Modern materials, bespoke rubber seals, smooth monocoque galvanised bodyshells designed specifically to shed water and sophisticated painting processes have conspired to make corrosion a thing of the past (with a few notable exceptions!). It hasn’t always been like that though. Up until the mid ‘80s, an MOT test was an event to be feared, with the very real prospect of expensive welding work even on cars that were just a few years old.
Early monocoque designs were particularly vulnerable and it was not uncommon for cars of the ‘60s and ‘70s to rust away in front of their owner’s eyes. For cars blessed with a chassis, the story was a little different. Although they had the propensity to rust like any other, an impecunious or enterprising owner could simply discard the bodywork when it had gone too far, leaving the oil-encrusted and usually solid chassis to support a home-made replacement of their own design, or an ‘off-the-peg’ after-market body that fitted straight on. These tended to be simple, sporty affairs and were usually based on an Austin Seven or Ford Pop. This ‘Special’ building grew into a whole industry for a while, the first Lotus, TVR and McLaren starting life as a humble Austin Seven or Ford Ten.

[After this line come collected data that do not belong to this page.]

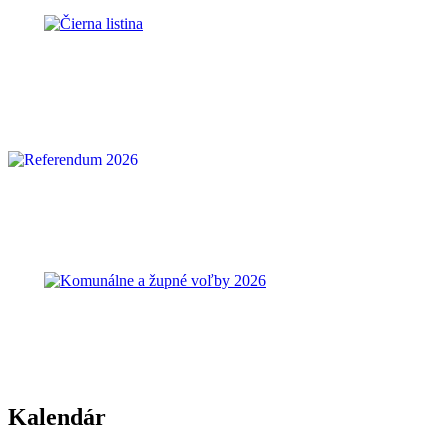
Kalendár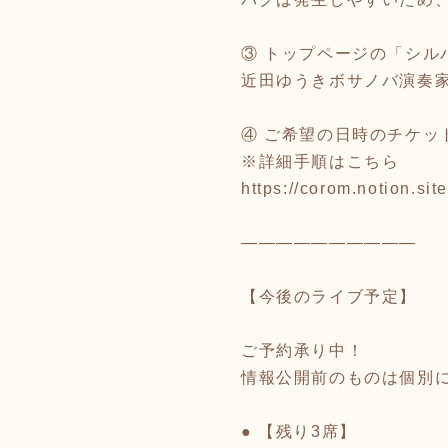
③ トップページの「シ
近田ゆうきボサノバ演奏
④ ご希望の日時のチケッ
※詳細手順はこちら
https://corom.notion.s
――――――――――
【今後のライブ予定】
ご予約承り中！
情報公開前のものは個別
● 【残り3席】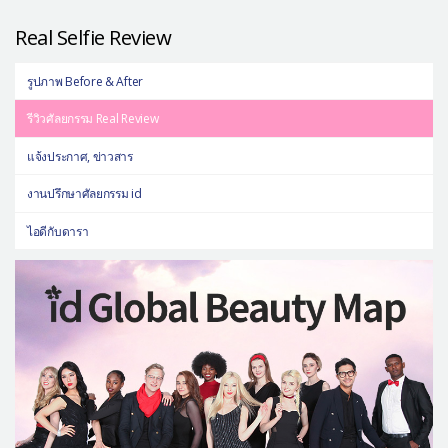
Real Selfie Review
รูปภาพ Before & After
รีวิวศัลยกรรม Real Review
แจ้งประกาศ, ข่าวสาร
งานปรึกษาศัลยกรรม id
ไอดีกับดารา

‘Bert’s Bus’ as it is affectionately known, was first registered in April 1953 as a run-of-the-mill Ford Popular. Its first owner was a Mr Davies who lived in Malpas and drove the car until it fell to bits. At some time, probably in the early to mid ‘60s, he discarded the saloon body and built his own ‘Lotus look-a-like' on the chassis and continued to use it until 1971 when it was last taxed for the road.
Placed in storage for some years, it was subsequently sold to Burt Coffin in 2005 at which time it acquired its nickname. He used it occasionally, but sadly passed away not long ago. ‘Bert’s Bus’ now needs a light recommissioning, although we have been advised that it has run recently, went like stink on a short test run and is an absolute riot to drive.
This two-owner car looks like a great deal of fun and comes from a fascinating era when the average man in the street could use his own creative skills to make the car he had always promised himself. Specials of this era are well catered for in terms of both parts and club events so its new owner will have plenty of scope to add their own stamp on this interesting period piece.